The camera shows the girl getting down on her knees, kneeling as instructed.
The man holding the phone then tells her to apologize.

Her offense you ask?
She was white.

The apology?
To apologize to all people of color for her whiteness, her presumed privilege…all
of which she does—an act of contrition to a demanding monster.

Bow down and make known your wrong.

The wrong being that of a wrongly perceived color.

My husband snapped off the television telling me that he couldn’t stand watching
this madness any longer, he was going to bed…it was simply all too depressing.
Nearly 10 days of the same agony of civilization’s demise.

And I agreed.
Heavy-hearted, I got up to ready for bed.

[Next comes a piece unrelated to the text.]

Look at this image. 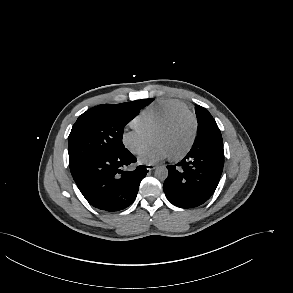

When I went to put my phone on charge for the night,
I noticed that my cousin had sent me an email.
It was a single video clip.

I clicked on it, watching and listening.

The video, albeit all under 5 minutes, wove marvelous a tale.
At first, it was a familiar tale.
It was the story of a revival that transpired in the Scottish Hebrides, on the Isle of Lewis,
between the years 1949 and 1952.

I was familiar with this tale as I’ve written about it before here for you.

It is a true story.
An amazing story.
And a story that has actually pulled at me most recently—only a couple of weeks back.
Prompting me to find and retrieve the thin small book I had bought several years back
regarding the story.

As the video went on, it wove in a new aspect, or twist to the story,
one that I had not yet heard before.
A most amazing sort of coincidence.
By the end of the clip, I was so deeply moved.
Not so much about the purported coincidence the speaker was sharing,
but rather by the speaker’s ending of the tale and of his most sincere and earnest cry to God.
A plea…
a plea to God…
a plea that I too am making… “God wilt thou revive us again?”

Suddenly, in what had been just moments before, a tremendous weight of heaviness
and despair was blessedly transformed into one of hope.
It was the reassurance that no, God had not abandoned us.
He had not cut us adrift.

In turn, I felt the need to forward the clip to a few close friends,
one of whom who had first introduced me to the tale of the Revival
on the Isle of Lewis.

I knew I needed to do a little research into this clip—was the woven piece to the
original story correct?
Fact-checking is what they call it.

The following day, my friend’s response was along the lines of what I had expected.
The woven tale was false…but yet the original front end story remained correct and
untainted.

Whereas the Revival was factual, the tie into a person of today was not necessarily so.

But it matters not to me that the end pieces of this puzzle do not necessarily fit…
What matters is that God has reminded me that He has not abandoned us.

Before seeing the clip, I was crestfallen and I felt so utterly alone watching the madness
now ransacking my country— yet following the clip,
I have felt a renewed sense of hope.

In such that if we pray for a revival—fervently, earnestly, and diligently,
God will indeed hear us.

A remnant remains Lord—hear our prayers.